In wildlife for many species, including for the mountain goats, the female looks after their young from the day they are born to the day they are on their own. The nanny will give birth away from others, when the kid can get around the two will seek the company of others. The kid will never be too far from the nanny. The nanny will help the kid with food, help it learn to climb, nanny using their eyes to help guide the kid through a safe route on a side of a mountain. So the least a kid can do is provide it's mother a place to rest her head for a few seconds on a hot day.
A beautiful morning, watching a mother grizzly and her two cubs, one next to her and the other just outside the frame.
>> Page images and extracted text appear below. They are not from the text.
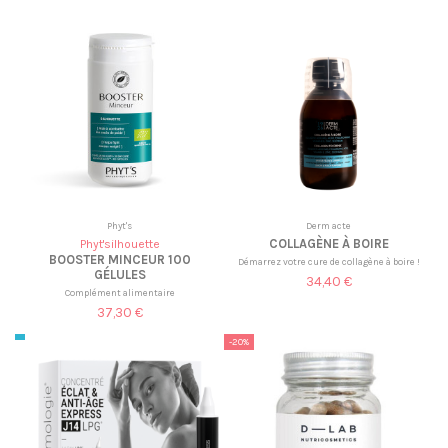
Phyt's
Derm acte
COLLAGÈNE À BOIRE
Phyt'silhouette
BOOSTER MINCEUR 100
Démarrez votre cure de collagène à boire !
GÉLULES
34,40 €
Complément alimentaire
37,30 €
-20%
Most living in the mountains or visiting, have sighting of grizzlies on the top of their list of wildlife they want to see. It's one of the often asked questions on social media or face to face, where can they go to see bears. The answer will often disappoint them, which is "get out as much as you can'. There are other factors, look for them from May to October, take the slower speed routes and drive at the speed limit so your eyes can see more around you, but these and other factors play a smaller role. Get out and explore as much as possible. It's very rare I'll be out looking just for bears, I like to get out and explore and from experience I know I'll have more than my share of bear sightings. Nature is a pretty amazing, but it will never show you everything all at once, the more you get out the more it will show you.
Lot of people if not all want to see bears, the way to do it is no secret. The main way to see more bears is to get out more.